— WHAT YOU WILL DO —
What you return must match the records word for word, except that pictures are dropped.
GIVEN DATA: Begin
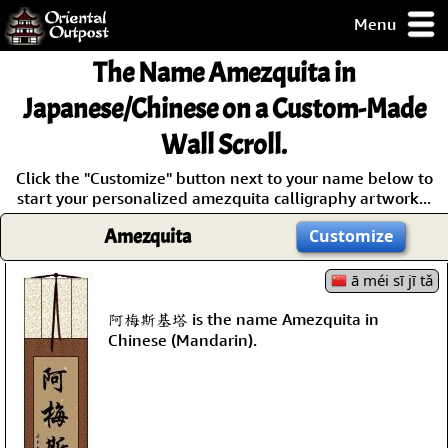
Menu
pty, but you
The Name
Amezquita
in
ith some of my
argains.
Japanese/Chinese on a Custom-Made
0-Day
Wall Scroll.
ck Guarantee!
Click the "Customize" button next to your name below to
start your personalized amezquita calligraphy artwork...
 / Checkout
Amezquita
Customize
ā méi sī jī tǎ
阿梅斯基塔 is the name Amezquita in
Chinese (Mandarin).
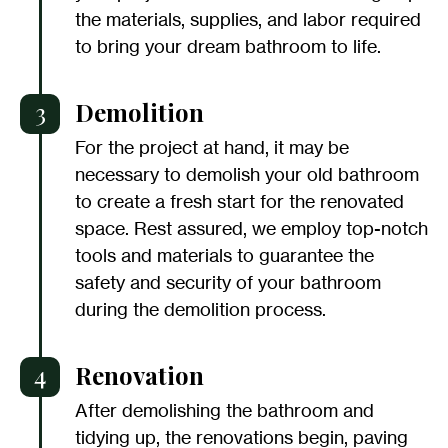
the materials, supplies, and labor required
to bring your dream bathroom to life.
3
Demolition
For the project at hand, it may be
necessary to demolish your old bathroom
to create a fresh start for the renovated
space. Rest assured, we employ top-notch
tools and materials to guarantee the
safety and security of your bathroom
during the demolition process.
4
Renovation
After demolishing the bathroom and
tidying up, the renovations begin, paving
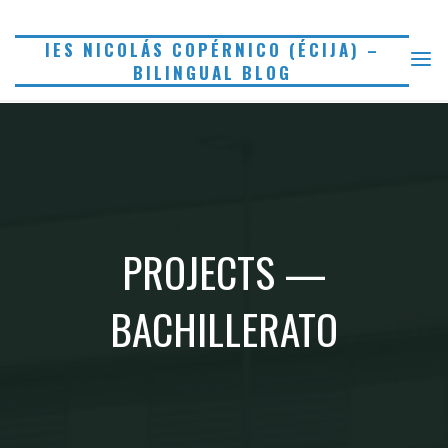
Saltar
al
IES NICOLÁS COPÉRNICO (ÉCIJA) –
BILINGUAL BLOG
contenido
PROJECTS —
BACHILLERATO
GIVEN DATA: End
— FINISHED EXERCISE —
Menu
pty, but you
The Name
Amezquita
in
ith some of my
argains.
Japanese/Chinese on a Custom-Made
0-Day
Wall Scroll.
ck Guarantee!
Click the "Customize" button next to your name below to
start your personalized amezquita calligraphy artwork...
 / Checkout
Amezquita
Customize
ā méi sī jī tǎ
阿梅斯基塔 is the name Amezquita in
Chinese (Mandarin).
the materials, supplies, and labor required
to bring your dream bathroom to life.
3
Demolition
For the project at hand, it may be
necessary to demolish your old bathroom
to create a fresh start for the renovated
space. Rest assured, we employ top-notch
tools and materials to guarantee the
safety and security of your bathroom
during the demolition process.
4
Renovation
After demolishing the bathroom and
tidying up, the renovations begin, paving
Saltar
al
IES NICOLÁS COPÉRNICO (ÉCIJA) –
BILINGUAL BLOG
contenido
PROJECTS —
BACHILLERATO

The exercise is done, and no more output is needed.